@@ -81,6 +81,15 @@ fib_multipath_hash_policy - INTEGER
0 - Layer 3
1 - Layer 4
+ip_forward_update_priority - INTEGER
+ Whether to update SKB priority from "TOS" field in IPv4 header after it
+ is forwarded. The new SKB priority is mapped from TOS field value
+ according to an rt_tos2priority table (see e.g. man tc-prio).
+ Default: 1 (Update priority.)
+ Possible values:
+ 0 - Do not update priority.
+ 1 - Update priority.
+
route/max_size - INTEGER
Maximum number of routes allowed in the kernel. Increase
this when using large numbers of interfaces and/or routes.
@@ -28,6 +28,7 @@ enum netevent_notif_type {
NETEVENT_DELAY_PROBE_TIME_UPDATE, /* arg is struct neigh_parms ptr */
NETEVENT_IPV4_MPATH_HASH_UPDATE, /* arg is struct net ptr */
NETEVENT_IPV6_MPATH_HASH_UPDATE, /* arg is struct net ptr */
+ NETEVENT_IPV4_FWD_UPDATE_PRIORITY_UPDATE, /* arg is struct net ptr */
};
int register_netevent_notifier(struct notifier_block *nb);
@@ -98,6 +98,7 @@ struct netns_ipv4 {
int sysctl_ip_default_ttl;
int sysctl_ip_no_pmtu_disc;
int sysctl_ip_fwd_use_pmtu;
+ int sysctl_ip_fwd_update_priority;
int sysctl_ip_nonlocal_bind;
/* Shall we try to damage output packets if routing dev changes? */
int sysctl_ip_dynaddr;
@@ -1802,6 +1802,7 @@ static __net_init int inet_init_net(struct net *net)
* We set them here, in case sysctl is not compiled.
*/
net->ipv4.sysctl_ip_default_ttl = IPDEFTTL;
+ net->ipv4.sysctl_ip_fwd_update_priority = true;
net->ipv4.sysctl_ip_dynaddr = 0;
net->ipv4.sysctl_ip_early_demux = 1;
net->ipv4.sysctl_udp_early_demux = 1;
@@ -143,7 +143,8 @@ int ip_forward(struct sk_buff *skb)
!skb_sec_path(skb))
ip_rt_send_redirect(skb);
- skb->priority = rt_tos2priority(iph->tos);
+ if (net->ipv4.sysctl_ip_fwd_update_priority)

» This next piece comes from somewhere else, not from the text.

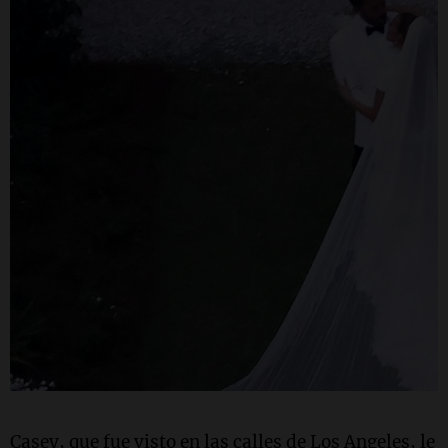
Casey, que fue visto en las calles de Los Angeles, le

+ skb->priority = rt_tos2priority(iph->tos);
return NF_HOOK(NFPROTO_IPV4, NF_INET_FORWARD,
net, NULL, skb, skb->dev, rt->dst.dev,
@@ -201,6 +201,23 @@ static int ipv4_ping_group_range(struct ctl_table *table, int write,
return ret;
}
+static int ipv4_fwd_update_priority(struct ctl_table *table, int write,
+ void __user *buffer,
+ size_t *lenp, loff_t *ppos)
+{
+ struct net *net;
+ int ret;
+
+ net = container_of(table->data, struct net,
+ ipv4.sysctl_ip_fwd_update_priority);
+ ret = proc_dointvec_minmax(table, write, buffer, lenp, ppos);
+ if (write && ret == 0)
+ call_netevent_notifiers(
+ NETEVENT_IPV4_FWD_UPDATE_PRIORITY_UPDATE, net);
+
+ return ret;
+}
+
static int proc_tcp_congestion_control(struct ctl_table *ctl, int write,
void __user *buffer, size_t *lenp, loff_t *ppos)
{
@@ -664,6 +681,15 @@ static struct ctl_table ipv4_net_table[] = {
.proc_handler = proc_dointvec,
},
{
+ .procname = "ip_forward_update_priority",
+ .data = &init_net.ipv4.sysctl_ip_fwd_update_priority,
+ .maxlen = sizeof(int),
+ .mode = 0644,
+ .proc_handler = ipv4_fwd_update_priority,
+ .extra1 = &zero,
+ .extra2 = &one,
+ },
+ {
.procname = "ip_nonlocal_bind",
.data = &init_net.ipv4.sysctl_ip_nonlocal_bind,
.maxlen = sizeof(int),
After IPv4 packets are forwarded, the priority of the corresponding SKB is updated according to the TOS field of IPv4 header. This overrides any prioritization done earlier by e.g. an skbedit action or ingress-qos-map defined at a vlan device. Such overriding may not always be desirable. Even if the packet ends up being routed, which implies this is an L3 network node, an administrator may wish to preserve whatever prioritization was done earlier on in the pipeline. Therefore introduce a sysctl that controls this behavior. Keep the default value at 1 to maintain backward-compatible behavior. Signed-off-by: Petr Machata <petrm@mellanox.com> --- Documentation/networking/ip-sysctl.txt | 9 +++++++++ include/net/netevent.h | 1 + include/net/netns/ipv4.h | 1 + net/ipv4/af_inet.c | 1 + net/ipv4/ip_forward.c | 3 ++- net/ipv4/sysctl_net_ipv4.c | 26 ++++++++++++++++++++++++++ 6 files changed, 40 insertions(+), 1 deletion(-)